#### Exercise requirements:
Reproduce the entries below exactly, but leave the pictures out.

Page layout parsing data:
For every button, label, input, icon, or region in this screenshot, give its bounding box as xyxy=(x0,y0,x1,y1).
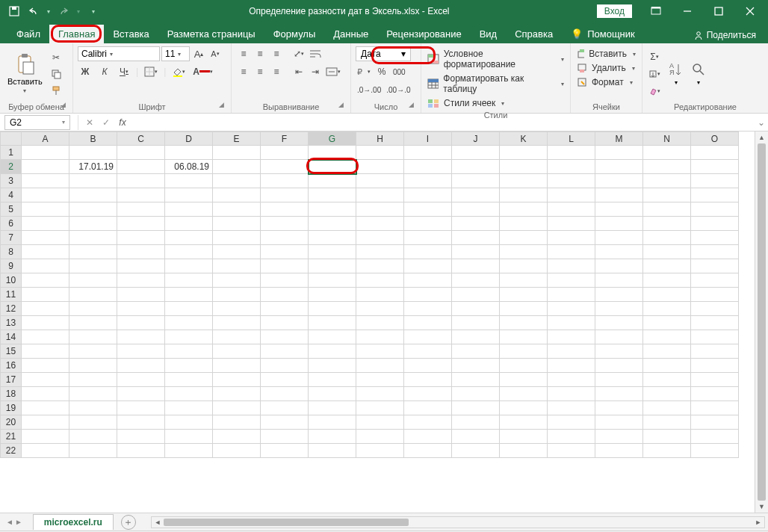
column-header[interactable]: J xyxy=(452,132,500,146)
cell[interactable] xyxy=(452,217,500,231)
cell[interactable] xyxy=(261,160,309,174)
cell[interactable] xyxy=(165,430,213,444)
column-header[interactable]: M xyxy=(595,132,643,146)
cell[interactable] xyxy=(22,373,69,387)
cell[interactable] xyxy=(261,387,309,401)
align-center-icon[interactable]: ≡ xyxy=(253,64,267,79)
cell[interactable] xyxy=(404,146,452,160)
cell[interactable] xyxy=(213,387,261,401)
cell[interactable] xyxy=(69,273,117,288)
cell[interactable] xyxy=(643,359,691,373)
cell[interactable] xyxy=(595,373,643,387)
column-header[interactable]: H xyxy=(356,132,404,146)
cell[interactable] xyxy=(404,387,452,401)
name-box[interactable]: G2▾ xyxy=(4,115,70,130)
cell[interactable] xyxy=(117,401,165,415)
cell[interactable] xyxy=(691,259,739,273)
cell[interactable] xyxy=(261,231,309,245)
cell[interactable] xyxy=(500,430,548,444)
cell[interactable] xyxy=(500,288,548,302)
cancel-formula-icon[interactable]: ✕ xyxy=(81,115,98,130)
cell[interactable] xyxy=(117,288,165,302)
cell[interactable] xyxy=(356,288,404,302)
cell[interactable] xyxy=(213,188,261,202)
row-header[interactable]: 11 xyxy=(1,288,22,302)
cell[interactable] xyxy=(165,273,213,288)
cell[interactable] xyxy=(165,373,213,387)
cell[interactable] xyxy=(548,415,595,430)
cell[interactable] xyxy=(309,259,356,273)
cell[interactable] xyxy=(309,302,356,316)
cell[interactable] xyxy=(117,202,165,217)
vscroll-thumb[interactable] xyxy=(758,143,766,501)
cell[interactable] xyxy=(595,415,643,430)
tab-file[interactable]: Файл xyxy=(7,25,49,43)
cell[interactable] xyxy=(69,245,117,259)
column-header[interactable]: A xyxy=(22,132,69,146)
cell[interactable] xyxy=(500,344,548,359)
cell[interactable] xyxy=(595,174,643,188)
cell[interactable] xyxy=(117,273,165,288)
row-header[interactable]: 4 xyxy=(1,188,22,202)
cell[interactable] xyxy=(309,174,356,188)
cell[interactable] xyxy=(261,316,309,330)
align-middle-icon[interactable]: ≡ xyxy=(253,46,267,61)
cell[interactable] xyxy=(165,174,213,188)
cell[interactable] xyxy=(691,202,739,217)
cell[interactable] xyxy=(309,316,356,330)
cell[interactable] xyxy=(500,231,548,245)
cell[interactable] xyxy=(452,245,500,259)
cell[interactable] xyxy=(643,146,691,160)
cell[interactable] xyxy=(691,359,739,373)
cell[interactable] xyxy=(643,430,691,444)
column-header[interactable]: K xyxy=(500,132,548,146)
cell[interactable] xyxy=(643,415,691,430)
cell[interactable] xyxy=(356,373,404,387)
tab-view[interactable]: Вид xyxy=(471,25,507,43)
save-icon[interactable] xyxy=(6,3,22,19)
cell[interactable] xyxy=(404,273,452,288)
cell[interactable] xyxy=(595,273,643,288)
cell[interactable] xyxy=(117,344,165,359)
cell[interactable] xyxy=(452,373,500,387)
cell[interactable] xyxy=(643,188,691,202)
underline-button[interactable]: Ч ▾ xyxy=(117,64,131,79)
row-header[interactable]: 20 xyxy=(1,415,22,430)
cell[interactable] xyxy=(165,401,213,415)
cell[interactable] xyxy=(22,245,69,259)
cell[interactable] xyxy=(261,146,309,160)
cell[interactable] xyxy=(691,160,739,174)
cell[interactable] xyxy=(213,316,261,330)
cell[interactable] xyxy=(595,302,643,316)
cell[interactable] xyxy=(548,430,595,444)
cell[interactable] xyxy=(691,231,739,245)
cell[interactable] xyxy=(69,188,117,202)
expand-formula-bar-icon[interactable]: ⌄ xyxy=(755,117,768,128)
cell[interactable] xyxy=(452,316,500,330)
row-header[interactable]: 3 xyxy=(1,174,22,188)
cell[interactable] xyxy=(404,302,452,316)
align-bottom-icon[interactable]: ≡ xyxy=(269,46,284,61)
fill-color-button[interactable]: ▾ xyxy=(170,64,187,79)
cell[interactable] xyxy=(356,316,404,330)
cell[interactable] xyxy=(22,188,69,202)
cell[interactable] xyxy=(548,288,595,302)
cell[interactable] xyxy=(356,174,404,188)
cell[interactable] xyxy=(356,330,404,344)
cell[interactable] xyxy=(213,302,261,316)
cell[interactable] xyxy=(595,344,643,359)
decrease-decimal-icon[interactable]: .00→.0 xyxy=(385,82,412,97)
row-header[interactable]: 14 xyxy=(1,330,22,344)
cell[interactable] xyxy=(261,344,309,359)
cell[interactable] xyxy=(309,373,356,387)
vertical-scrollbar[interactable]: ▲ ▼ xyxy=(755,132,768,513)
alignment-launcher[interactable]: ◢ xyxy=(338,101,347,110)
accounting-format-icon[interactable]: ₽▾ xyxy=(356,64,372,79)
cell[interactable] xyxy=(117,330,165,344)
cell[interactable] xyxy=(595,188,643,202)
cell[interactable] xyxy=(548,273,595,288)
cell[interactable] xyxy=(69,387,117,401)
number-format-combo[interactable]: Дата▾ xyxy=(356,46,411,61)
cell[interactable] xyxy=(22,146,69,160)
redo-icon[interactable] xyxy=(55,3,72,19)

#### Output below:
For every button, label, input, icon, or region in this screenshot, give its bounding box as xyxy=(x0,y0,x1,y1).
column-header[interactable]: J xyxy=(452,132,500,146)
cell[interactable] xyxy=(452,217,500,231)
cell[interactable] xyxy=(261,160,309,174)
cell[interactable] xyxy=(165,430,213,444)
column-header[interactable]: M xyxy=(595,132,643,146)
cell[interactable] xyxy=(22,373,69,387)
cell[interactable] xyxy=(261,387,309,401)
align-center-icon[interactable]: ≡ xyxy=(253,64,267,79)
cell[interactable] xyxy=(404,146,452,160)
cell[interactable] xyxy=(213,387,261,401)
cell[interactable] xyxy=(69,273,117,288)
cell[interactable] xyxy=(643,359,691,373)
cell[interactable] xyxy=(595,373,643,387)
column-header[interactable]: H xyxy=(356,132,404,146)
cell[interactable] xyxy=(404,387,452,401)
name-box[interactable]: G2▾ xyxy=(4,115,70,130)
cell[interactable] xyxy=(117,401,165,415)
cell[interactable] xyxy=(691,259,739,273)
cell[interactable] xyxy=(261,231,309,245)
cell[interactable] xyxy=(500,430,548,444)
cell[interactable] xyxy=(500,288,548,302)
cancel-formula-icon[interactable]: ✕ xyxy=(81,115,98,130)
cell[interactable] xyxy=(117,288,165,302)
cell[interactable] xyxy=(356,288,404,302)
cell[interactable] xyxy=(213,188,261,202)
row-header[interactable]: 11 xyxy=(1,288,22,302)
cell[interactable] xyxy=(165,273,213,288)
cell[interactable] xyxy=(165,373,213,387)
cell[interactable] xyxy=(548,415,595,430)
cell[interactable] xyxy=(309,259,356,273)
cell[interactable] xyxy=(309,302,356,316)
cell[interactable] xyxy=(117,202,165,217)
vscroll-thumb[interactable] xyxy=(758,143,766,501)
cell[interactable] xyxy=(595,415,643,430)
tab-file[interactable]: Файл xyxy=(7,25,49,43)
cell[interactable] xyxy=(69,245,117,259)
column-header[interactable]: A xyxy=(22,132,69,146)
cell[interactable] xyxy=(500,344,548,359)
cell[interactable] xyxy=(595,174,643,188)
cell[interactable] xyxy=(117,273,165,288)
row-header[interactable]: 4 xyxy=(1,188,22,202)
cell[interactable] xyxy=(309,174,356,188)
cell[interactable] xyxy=(261,316,309,330)
align-middle-icon[interactable]: ≡ xyxy=(253,46,267,61)
cell[interactable] xyxy=(165,174,213,188)
cell[interactable] xyxy=(691,202,739,217)
cell[interactable] xyxy=(309,316,356,330)
cell[interactable] xyxy=(500,231,548,245)
cell[interactable] xyxy=(452,245,500,259)
cell[interactable] xyxy=(643,146,691,160)
cell[interactable] xyxy=(691,359,739,373)
cell[interactable] xyxy=(643,430,691,444)
column-header[interactable]: K xyxy=(500,132,548,146)
cell[interactable] xyxy=(643,415,691,430)
cell[interactable] xyxy=(356,373,404,387)
tab-view[interactable]: Вид xyxy=(471,25,507,43)
save-icon[interactable] xyxy=(6,3,22,19)
cell[interactable] xyxy=(404,273,452,288)
cell[interactable] xyxy=(595,273,643,288)
cell[interactable] xyxy=(117,344,165,359)
cell[interactable] xyxy=(452,373,500,387)
cell[interactable] xyxy=(643,188,691,202)
underline-button[interactable]: Ч ▾ xyxy=(117,64,131,79)
row-header[interactable]: 20 xyxy=(1,415,22,430)
cell[interactable] xyxy=(165,401,213,415)
cell[interactable] xyxy=(22,245,69,259)
cell[interactable] xyxy=(261,146,309,160)
cell[interactable] xyxy=(691,160,739,174)
cell[interactable] xyxy=(213,316,261,330)
cell[interactable] xyxy=(595,302,643,316)
cell[interactable] xyxy=(548,430,595,444)
cell[interactable] xyxy=(691,231,739,245)
cell[interactable] xyxy=(69,188,117,202)
expand-formula-bar-icon[interactable]: ⌄ xyxy=(755,117,768,128)
cell[interactable] xyxy=(452,316,500,330)
row-header[interactable]: 3 xyxy=(1,174,22,188)
cell[interactable] xyxy=(404,302,452,316)
align-bottom-icon[interactable]: ≡ xyxy=(269,46,284,61)
fill-color-button[interactable]: ▾ xyxy=(170,64,187,79)
cell[interactable] xyxy=(356,316,404,330)
cell[interactable] xyxy=(22,188,69,202)
cell[interactable] xyxy=(548,288,595,302)
cell[interactable] xyxy=(356,174,404,188)
cell[interactable] xyxy=(356,330,404,344)
cell[interactable] xyxy=(213,302,261,316)
cell[interactable] xyxy=(595,344,643,359)
decrease-decimal-icon[interactable]: .00→.0 xyxy=(385,82,412,97)
row-header[interactable]: 14 xyxy=(1,330,22,344)
cell[interactable] xyxy=(261,344,309,359)
cell[interactable] xyxy=(309,373,356,387)
vertical-scrollbar[interactable]: ▲ ▼ xyxy=(755,132,768,513)
alignment-launcher[interactable]: ◢ xyxy=(338,101,347,110)
accounting-format-icon[interactable]: ₽▾ xyxy=(356,64,372,79)
cell[interactable] xyxy=(117,330,165,344)
cell[interactable] xyxy=(595,188,643,202)
cell[interactable] xyxy=(548,273,595,288)
cell[interactable] xyxy=(69,387,117,401)
number-format-combo[interactable]: Дата▾ xyxy=(356,46,411,61)
cell[interactable] xyxy=(22,146,69,160)
redo-icon[interactable] xyxy=(55,3,72,19)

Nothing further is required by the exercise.